All in all, Whip It is a fun movie to watch. (The title refers to a particular roller derby move.) At its core, the movie is a coming of age film with the classic elements. Parents haunted by their own lost dreams. A daughter searching for her identity and disillusioned by the mill of beauty pageants that are the focus of her mother’s attempts to relive a period of her life through her daughters. The early scene in which Ellen Page’s character, Bliss Cavendar, mounts the beauty pageant platform with hair streaked bright blue is a priceless one.
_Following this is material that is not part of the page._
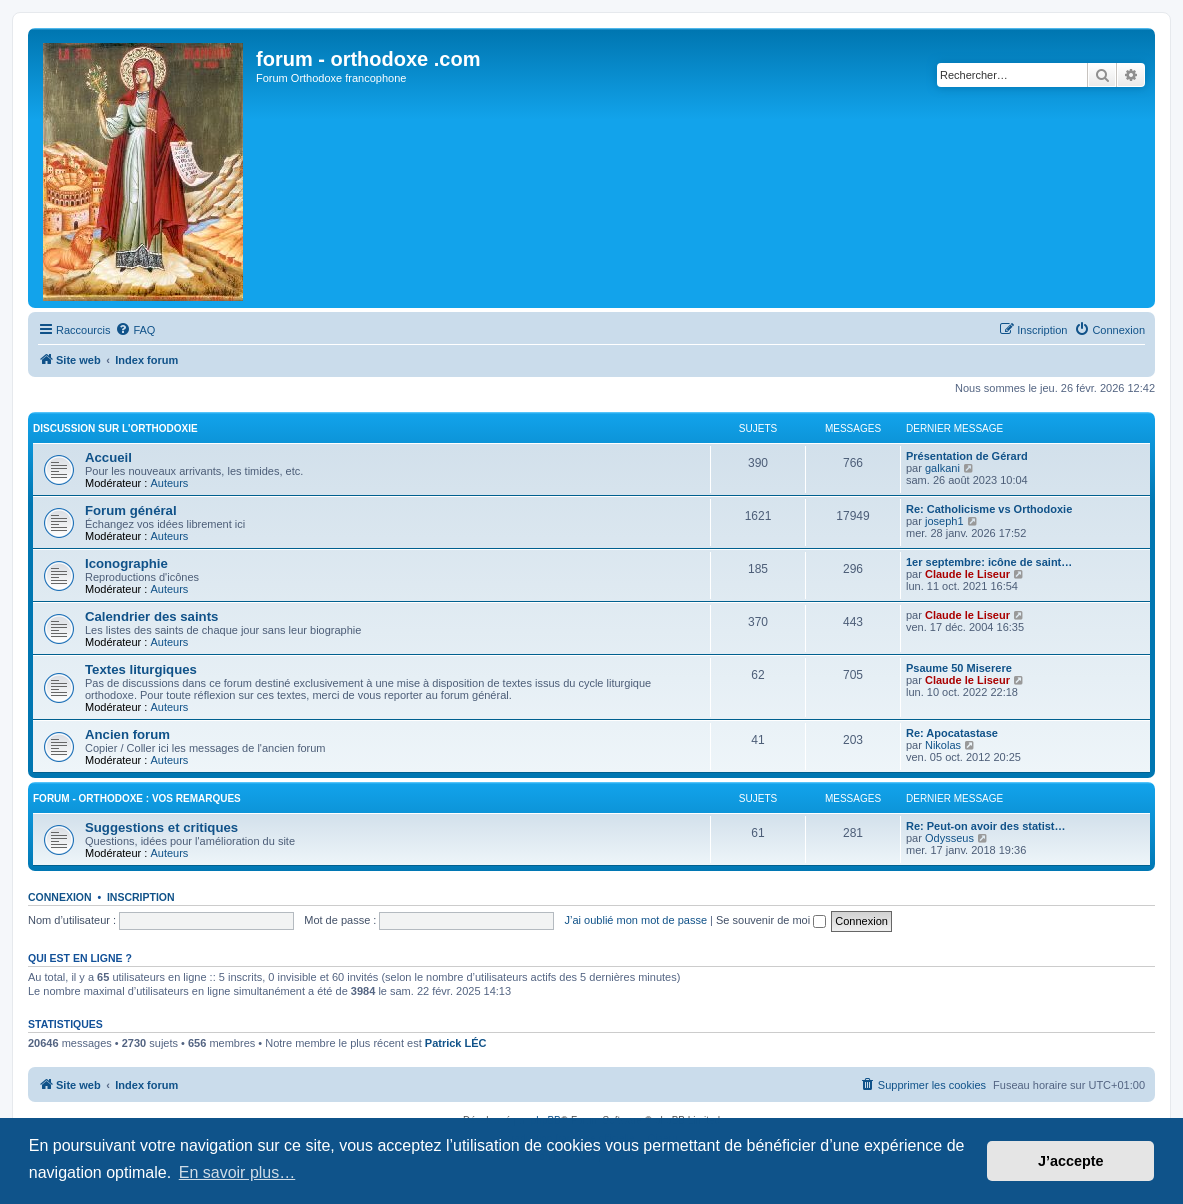  I want to click on 1er septembre: icône de saint…, so click(989, 562).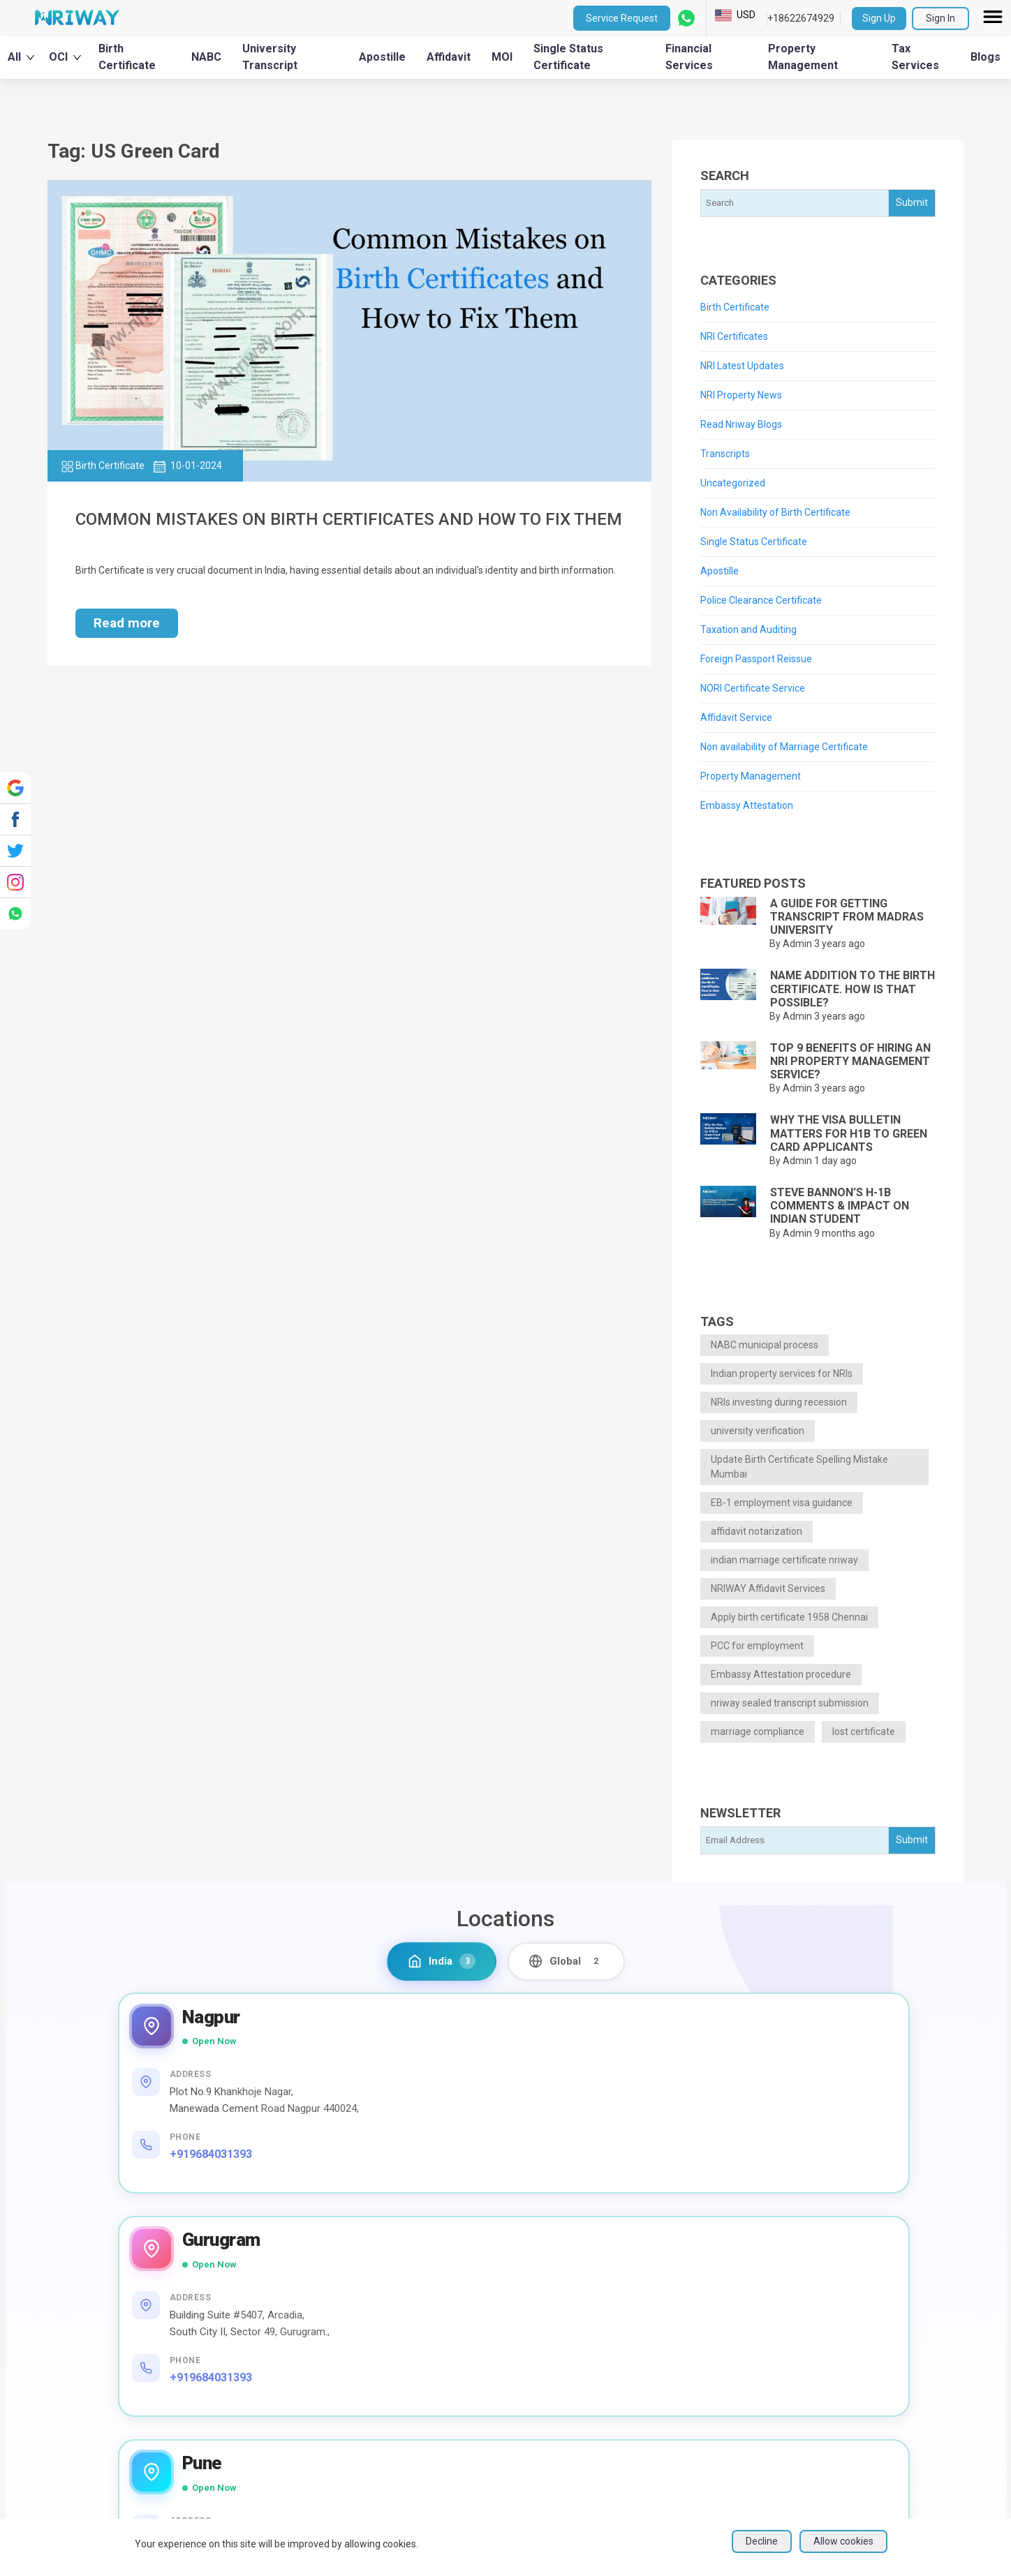 Image resolution: width=1011 pixels, height=2576 pixels. I want to click on EB-1 employment visa guidance, so click(782, 1502).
Bliss happens upon a roller derby demonstration event flyer and, as much in a fit of teen rebellion as anything else, decides to attend. In the course of the night, she is invited to the tryouts (after lying about her age) and step by step proceeds to stumble into an athletic talent for which she develops a true passion. The heart of the film follows her development of that talent, almost Karate Kid style and the inevitable tension with her parents when they discover her activities. As the father of teens and young adults, I experienced many a wry moment as the central conflict was resolved over the course of the film.
There is a secondary romantic thread that, at least for me, didn’t add a great deal to the central story. I would have rather that time had been spent developing Bliss’ growing relationship with her roller derby team instead. With that said, if my daughter absorbed even a little of the message that charming and sweet are not necessarily the same as trustworthy when it comes to guys, then I would say it had some redeeming value.
I understand that they didn’t have the budget to actually film most of the movie here in Austin, so I wasn’t expecting much place recognition. However, they were able to get enough location shots to weave an Austin feel into the movie. Since I’ve lived here my entire adult life, I really appreciated that part of the film.
I won’t spoil it for those who haven’t seen the movie yet, but the final scene with Bliss’ father in his yard with his neighbor was an utterly priceless one. It cracked me up. It’s just one example of the way the parents’ hopes and dreams are worked into this movie as well.